Kasım
sayımız çıktı

‘Elçiye zeval olmaz’, bir dilek olarak kaldı

Osmanlılardan cumhuriyete asırlardır devam eden elçilik temaslarının ilk evresinde, 1454’te Venedik balyosunun idamı ve 1462’de Kazıklı Voyvoda’nın Osmanlı elçilerinin sarıklarını başlarına çaktırması bir vahşettir. 1970’li yıllarda 34 Türk diplomatın, son olarak da Rusya’nın Türkiye Büyükelçisi Andrey Karlov’un vahşice katledilmeleri de diplomasi tarihine acı harflerle yazılmıştır. 

Osmanlı padişahı ve veziriazâmı ile görüşmek üzere Avrupa’dan, Doğu’dan, İran’dan, Asya devletlerinden gelip giden eski “nâme” (mektup) ve “ikamet” (daimî) elçilerinin sıklığı, yedinci padişah Fatih’le (1451-1481) otuzuncu padişah II. Mahmud (1808-1839) arasında 388 yıllık bir zaman boyutu verir. 
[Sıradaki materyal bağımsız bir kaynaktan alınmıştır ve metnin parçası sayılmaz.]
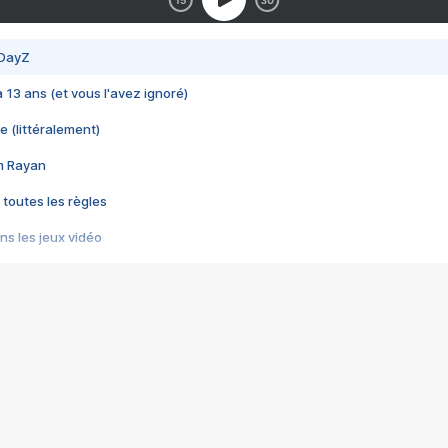
 DayZ
 a 13 ans (et vous l'avez ignoré)
e (littéralement)
im Rayan
 toutes les règles
s les jeux vidéo
us choquant de Rockstar ? - Le scandale BULLY
e plus moche de Steam
du RÊVE tourne au CAUCHEMAR
pendant 8 heures
it… à tort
Fatih’ten önceki 150 yıl için de elçilik temaslarından söz edilebilir. Yıldırım Bâyezid’in Mısır Sultanı Berkuk’a elçi gönderip himayesindeki Abbasi halifesi el-Mütevekkil-al-Allah’tan kendisi için “Sultanü’r-Rûm” (Anadolu Sultanı) unvanını onaylayan bir teşrîf” (belge) almasını istediği rivayeti, kimi tarihlerde geçer. Yine, Anadolu beylerinin Timur’a, Irak ve Azerbaycan hükümdarlarının Yıldırım’a sığınmaları üzerine 1400 yılında Timur- Yıldırım arasında başlayan elçiler trafiğinde getirilip götürülen mektuplardaki hakaretler, Timur’un Anadolu’yu işgaline, 1402 Ankara Savaşı’na ve Fetret dönemine neden olmuştu. 

Osmanlı başkentinde diplomatlar  İstanbul’a gelen elçilerin, devlet aleyhine girişimleri görülmediği sürece güvenlikleri sağlandığı gibi, diplomatik saygınlıkları da gözetilirdi. 
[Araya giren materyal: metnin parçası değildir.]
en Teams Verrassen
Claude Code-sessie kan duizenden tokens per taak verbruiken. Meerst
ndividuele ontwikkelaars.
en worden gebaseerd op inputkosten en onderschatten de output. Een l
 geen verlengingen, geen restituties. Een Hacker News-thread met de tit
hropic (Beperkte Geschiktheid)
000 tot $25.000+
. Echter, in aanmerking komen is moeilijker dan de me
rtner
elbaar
Osmanlı – Venedik elçi ilişkileriyle başlayıp 1790’lara kadar gelişen Avrupa devletleriyle elçi teatileri, 1839’da Tanzimat’ın ilanından sonra ve Cumhuriyet döneminde daha ileri diplomatik ilişkilere dönüşmüş; kültürel ve dostane etkinlikler önemsendiği gibi, elçilikler kurumsallaşmış, uluslararası tanım ve hukuk kazanmıştır. 
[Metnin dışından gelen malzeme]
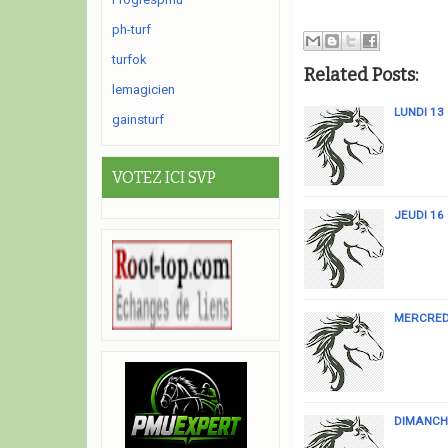
ph-turf
turfok
Related Posts:
lemagicien
LUNDI 13
gainsturf
VOTEZ ICI SVP
JEUDI 16
MERCREDI
DIMANCHE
Osmanlı Devleti nezdinde ilk elçilik temasının Bizans’tan devralınarak Cenova ve Venedik hükümetleriyle başlatıldığını söylemek doğrudur. Fetihten sonra İstanbul’da ilk daimi elçiliği, balyos (baiulus) unvanlı Venedikli diplomatların temsil ettiği, sonraki dönemlerde Almanya, Fransa, İspanya, İngiltere’den gelen elçilere de bu Venedik elçileri gibi ekseriya “balyoz”, bazen elçi veya sefir cenapları dendiği de biliniyor. 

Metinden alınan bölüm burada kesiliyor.